Getting 16 feet above deer is an advantage, but if you’re new to treestand hunting it’s normal to feel uneasy the first time you climb aboard. Don’t worry. That’s natural. We have some tips to make you feel more at home on these elevated platforms.
A full-body treestand harness, and a lifeline or lineman’s belt, are must-haves every time your feet leave the ground. You can pick up these items at an archery shop, where staff will help fit your safety harness. When climbing, always maintain three points of contact, and slide your lifeline knot above your head as you go. If you use a lineman’s belt, keep it tight and above your waist as you climb. Learn more about treestand safety here.
Do you remember your first few shots with your bow? They likely felt awkward, but eventually felt natural. Setting up and climbing into a treestand is no different. It just takes practice and repetition to get comfortable.
If you’re using a hang-on treestand, practice setting up your stand and climbing sticks or tree steps at ground level or slightly higher. Use all of your safety equipment, even though you’re not risking serious injury while practicing on or near the ground.
Practice similarly with a climbing treestand. Find a suitable tree, put on your safety gear, and practice going up and down its trunk until mastering the technique. One tricky aspect of climbing treestands is learning to climb quietly. You’ll learn through repetition to silently and safely get into position.
Practice runs are also excellent for checking your gear. Does your safety harness fit correctly? Do you hear squeaks or other noises as you shift your weight or move around on the stand? Have you worked out a system for carrying your treestand?
Most archers practice on a flat range, but treestands force you to shoot at downward angles. The key to shooting downward is bending at the waist, which consistently aligns your upper body. An easy reminder is to hinge at the hips. If you must shoot at extreme downward angles, open your stance for more range of motion. You can practice on steep hills, an elevated deck, or your treestand itself.
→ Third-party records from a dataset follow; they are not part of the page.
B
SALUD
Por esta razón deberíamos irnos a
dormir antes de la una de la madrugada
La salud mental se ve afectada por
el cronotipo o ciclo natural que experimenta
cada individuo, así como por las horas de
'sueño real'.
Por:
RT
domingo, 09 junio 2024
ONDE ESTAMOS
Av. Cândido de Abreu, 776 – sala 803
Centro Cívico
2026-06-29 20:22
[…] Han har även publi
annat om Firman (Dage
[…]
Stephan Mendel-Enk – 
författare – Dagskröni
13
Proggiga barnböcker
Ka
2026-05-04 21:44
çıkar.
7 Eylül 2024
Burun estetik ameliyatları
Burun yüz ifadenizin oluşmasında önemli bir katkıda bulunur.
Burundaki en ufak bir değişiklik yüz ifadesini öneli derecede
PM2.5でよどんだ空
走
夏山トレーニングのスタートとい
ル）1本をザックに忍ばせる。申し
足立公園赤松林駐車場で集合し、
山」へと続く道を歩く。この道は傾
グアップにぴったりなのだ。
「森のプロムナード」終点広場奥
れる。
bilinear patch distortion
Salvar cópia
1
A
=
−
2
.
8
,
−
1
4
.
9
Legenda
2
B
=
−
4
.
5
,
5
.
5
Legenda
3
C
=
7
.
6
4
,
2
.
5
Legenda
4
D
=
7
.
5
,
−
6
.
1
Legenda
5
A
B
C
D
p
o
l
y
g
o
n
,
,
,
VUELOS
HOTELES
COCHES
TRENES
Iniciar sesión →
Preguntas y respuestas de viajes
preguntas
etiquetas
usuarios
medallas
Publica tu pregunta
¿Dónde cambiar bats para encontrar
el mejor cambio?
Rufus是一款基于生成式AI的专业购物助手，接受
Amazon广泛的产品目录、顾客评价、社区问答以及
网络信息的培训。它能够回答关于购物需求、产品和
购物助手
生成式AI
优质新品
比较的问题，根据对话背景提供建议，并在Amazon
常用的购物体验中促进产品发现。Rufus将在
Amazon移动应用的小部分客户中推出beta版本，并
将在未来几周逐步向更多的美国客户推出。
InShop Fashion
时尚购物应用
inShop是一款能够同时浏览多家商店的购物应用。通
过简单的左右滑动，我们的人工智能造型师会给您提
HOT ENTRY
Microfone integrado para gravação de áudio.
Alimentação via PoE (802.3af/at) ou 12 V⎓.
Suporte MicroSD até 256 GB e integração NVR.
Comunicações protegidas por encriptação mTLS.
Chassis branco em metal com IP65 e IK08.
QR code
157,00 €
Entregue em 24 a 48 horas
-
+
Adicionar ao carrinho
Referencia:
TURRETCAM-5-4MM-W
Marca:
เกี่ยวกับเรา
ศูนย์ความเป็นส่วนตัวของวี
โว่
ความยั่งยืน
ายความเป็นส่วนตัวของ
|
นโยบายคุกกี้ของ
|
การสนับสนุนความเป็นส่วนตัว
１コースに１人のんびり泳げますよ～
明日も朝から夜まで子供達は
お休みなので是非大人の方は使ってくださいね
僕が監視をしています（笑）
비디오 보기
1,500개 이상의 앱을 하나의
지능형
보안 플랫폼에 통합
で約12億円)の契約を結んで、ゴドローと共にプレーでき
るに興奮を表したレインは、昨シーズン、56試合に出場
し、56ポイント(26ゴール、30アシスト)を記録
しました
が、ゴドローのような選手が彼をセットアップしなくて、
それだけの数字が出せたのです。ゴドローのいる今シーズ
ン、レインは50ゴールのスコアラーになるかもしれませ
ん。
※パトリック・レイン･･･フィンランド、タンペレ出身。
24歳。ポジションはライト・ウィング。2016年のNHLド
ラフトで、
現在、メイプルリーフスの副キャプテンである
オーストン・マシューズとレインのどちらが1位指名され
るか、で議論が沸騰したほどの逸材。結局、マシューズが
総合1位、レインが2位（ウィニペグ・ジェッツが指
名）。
You must also apply a little geometry when shooting from treestands. The distance from the treestand to the target is longer than the distance from the base of the tree to the target.
When selecting your sight pin, use the distance from the base of the tree to the target. You can automatically compensate for the treestand’s distance with an angle-compensating laser rangefinder. If your rangefinder lacks this feature, range the area before climbing into your treestand.
As you practice using and shooting from your treestand, you’ll gain the confidence needed to enjoy your hunts this fall.